Ahh I was pretty depressed on Friday....but thankfully I'm better now. I suppose I was a bit dramatic acting, but I really was feeling horrible emotions.

So college is alright now. I got into Skidmore, plus Union and Hobart William Smith. I got waitlisted at Vassar, which I don't care too much about because I realized that I don't think I'd enjoy being at that school too much anyway. I like Skidmore....I think I'd be happy there. Well, I hope. I'm sure my dad is disappointed that I won't be going to an amazingly hard school...but I'll just need to try not to care. Everyone else is supportive.

Stuff with my friends is good too for the most part. Yes yes!

Yes...everything is going well. I have a new perspective on myself and my actions...and I'm glad. I think Lisa and and I both agree...Alice too although she figured it out for herself a couple weeks ago. So we're changed people whoo. haha. I'm happy. I've actually made those changes happen to two guys in the last few days so I'm proud of myself. Corey started talking to me again and he called me and we talked til 6 am one night...very random. He begged me to let him take me on a date. He makes me feel better about myself than anyone ever has...he floods me with the most intense compliments...I don't even know how to take them. Anyway, so hes a very nice person, although he has some major issues. I love analyzing him (haha if he only knew ...so weird) because he's such complex and interesting person. Anyway so I told him that we should be friends and if possibly anything develops in the future then so be it...but nothing more than friends now. So thats good.

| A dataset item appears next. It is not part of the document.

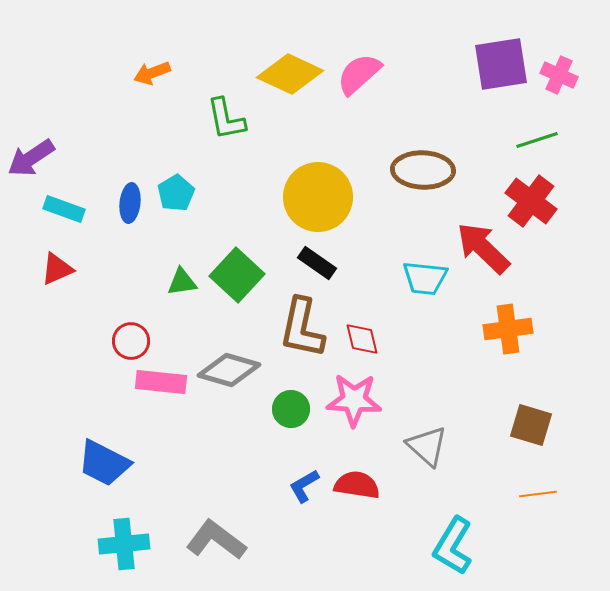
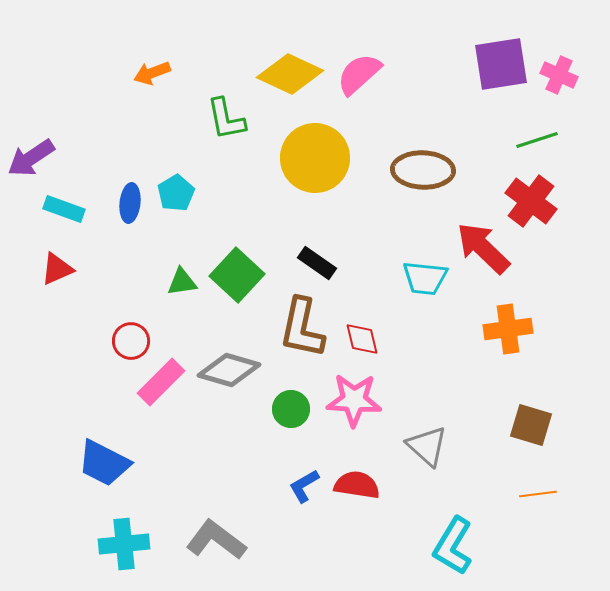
yellow circle: moved 3 px left, 39 px up
pink rectangle: rotated 51 degrees counterclockwise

And then theres Ben...(LEEB)...and ugh I don't even feel like getting into it. We talk every night for a long time...yet we don't know each other. Is that weird? yes. but I guess if you're in the situation it doesn't seem as weird. So he says he likes me but now apparently I'm a tease and make no effort and I'm a drama queen. But he said this all becaue of my new and improved view on relationships haha so its ok. I think maybe I took it a bit far for him because I'm so determined not to mess up. Hes mad because I told him I don't want the first time we hang out for it to be like a big hook up and then thats it. And I tried to explain how in the past I've perhaps have one too many random hookups and from now on thats not happening....and so I like his personality so I don't want to hook up with him. He thinks I hate him now because he thinks that we know each other so well from talking and he gets so sad that I put him in the category with random guys. Hes overly sensitive. He has basically told me that he wants a relationship from me (which is a bit weird) and it so upset that I think he wants to use me. So I don't know...is that still crossing my line?? Kissing someone even though we have a good connection and have been talking for months...yet never met. thats the odd freakish part that he also freaks out about because he doesnt think its a big deal and he gets angry that i do. Ah oh well.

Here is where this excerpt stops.